Oriol, padre de Lluc y de Joana y esposo de Nieves, sintió la epifanía independentista a la tierna edad de 8 años, y desde entonces no le ha bajado el éxtasis teresiano, muy visible en su peculiar espiritualidad: se confiesa católico practicante; acude a las procesiones de Sant Vicenç dels Horts, donde fue alcalde; escribía cuentos infantiles para sus hijos desde su celda en Lledoners y no es difícil escucharle decir que ama a España.

Pero nadie ha hecho más, sin embargo, por acabar con la España sin fronteras internas que él mismo estudió para sacarse la licenciatura en Historia Moderna y Contemporánea, como buen hijo de catedrático de Instituto y enfermera que siempre fue.

¿Monje o golpista?

Lo más peligroso de Junqueras, para quienes ven en el independentismo un peligro y en ello está el 93% de España; es su mezcla de determinación y paciencia: tras fracasar la Declaración de Independencia Unilateral, que en petit comité media ERC consideraba una locura de Puigdemont; entendió que el reto inmediato para el movimiento era legitimarse y aguardar su próxima oportunidad.

Y lo logró consiguiendo un indulto que le sacó a él de prisión pero sobre todo dejó en libertad ya para siempre sus ideas: la próxima vez que las ponga en práctica, siempre podrá alegar el «precedente Sánchez» para esquivar las consecuencias.

Quizá Junqueras aprendió bien el ciclo de los frutos entre paseos por olivares de la familia y entendió que, si la República tiene una oportunidad, no será pronto ni de cualquier manera: sin prisa pero sin pausa, su brújula para la independencia es innegociable, aunque el tiempo corre en su contra. Nunca más se encontrará a un presidente tan dependiente como Sánchez, capaz de entregarle la cabeza del CNI; y nunca más quizá le cambiarán un fallo condenatorio del Supremo por un cheque casi en blanco de Moncloa.

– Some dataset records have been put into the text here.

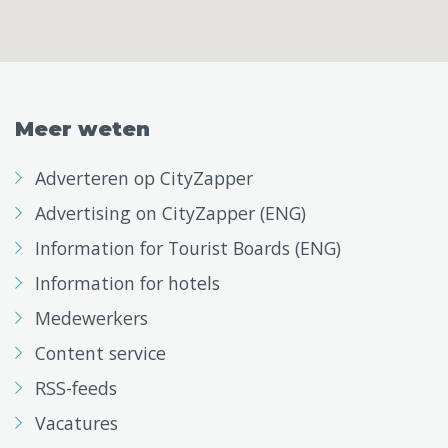
Meer weten
Adverteren op CityZapper
Advertising on CityZapper (ENG)
Information for Tourist Boards (ENG)
Information for hotels
Medewerkers
Content service
RSS-feeds
Vacatures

Cuál será su próximo paso es, por todo ello, la gran incógnita del momento: le queda a lo sumo un año y medio para lograr un premio Gordo o de consolación del Gobierno. Pero si no llega, sabrá esperar.

Ya lo hizo como un monje franciscano en cautividad, o como un golpista amable según sus mayores adversarios, que lejos de los focos suelen definirle con palabras positivas pese a las distancias políticas, no muy lejanas de las tres que utiliza uno de sus amigos y compañeros para referirse a él: «Bondad, generosidad y resiliencia».

En todo caso, que nadie se confunda con él: nadie en toda España es capaz, tal vez, de hacer más ruido con menos voces.